ABOUT THIS TASK:
Establish how many lines of the material below contain the string "Weight". Return that number by itself.

MATERIALS PROVIDED:
==============================

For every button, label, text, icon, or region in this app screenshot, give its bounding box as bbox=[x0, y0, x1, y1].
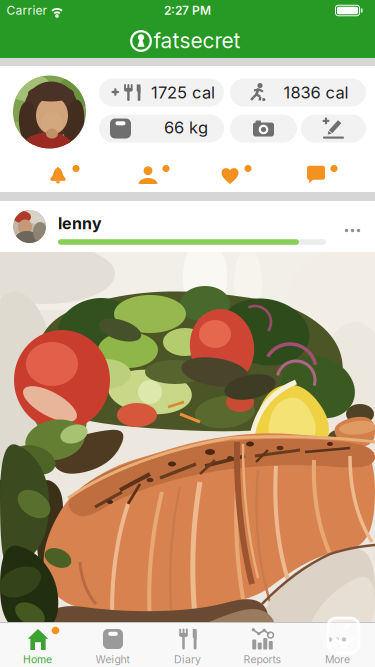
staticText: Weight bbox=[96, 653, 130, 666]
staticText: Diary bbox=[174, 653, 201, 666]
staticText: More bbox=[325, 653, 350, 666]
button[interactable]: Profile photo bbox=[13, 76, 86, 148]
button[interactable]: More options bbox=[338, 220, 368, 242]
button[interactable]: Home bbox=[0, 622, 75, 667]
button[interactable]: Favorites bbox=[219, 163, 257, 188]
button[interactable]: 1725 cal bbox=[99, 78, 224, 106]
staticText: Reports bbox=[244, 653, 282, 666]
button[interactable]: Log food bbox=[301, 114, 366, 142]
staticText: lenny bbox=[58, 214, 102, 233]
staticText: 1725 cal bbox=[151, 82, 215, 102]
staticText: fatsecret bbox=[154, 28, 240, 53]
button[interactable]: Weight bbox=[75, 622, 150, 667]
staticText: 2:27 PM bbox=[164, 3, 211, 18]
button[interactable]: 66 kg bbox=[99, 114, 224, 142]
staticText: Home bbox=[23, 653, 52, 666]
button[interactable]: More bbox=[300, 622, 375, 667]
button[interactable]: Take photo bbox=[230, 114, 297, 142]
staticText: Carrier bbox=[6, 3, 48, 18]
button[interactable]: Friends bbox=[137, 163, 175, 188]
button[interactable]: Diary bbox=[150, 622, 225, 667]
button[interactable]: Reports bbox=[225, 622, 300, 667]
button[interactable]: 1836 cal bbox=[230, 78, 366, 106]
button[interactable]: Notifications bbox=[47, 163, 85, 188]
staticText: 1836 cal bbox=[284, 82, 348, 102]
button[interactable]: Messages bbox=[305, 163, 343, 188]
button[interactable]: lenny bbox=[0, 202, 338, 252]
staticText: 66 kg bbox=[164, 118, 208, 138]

==============================

SOLUTION TO THIS PROBLEM:
2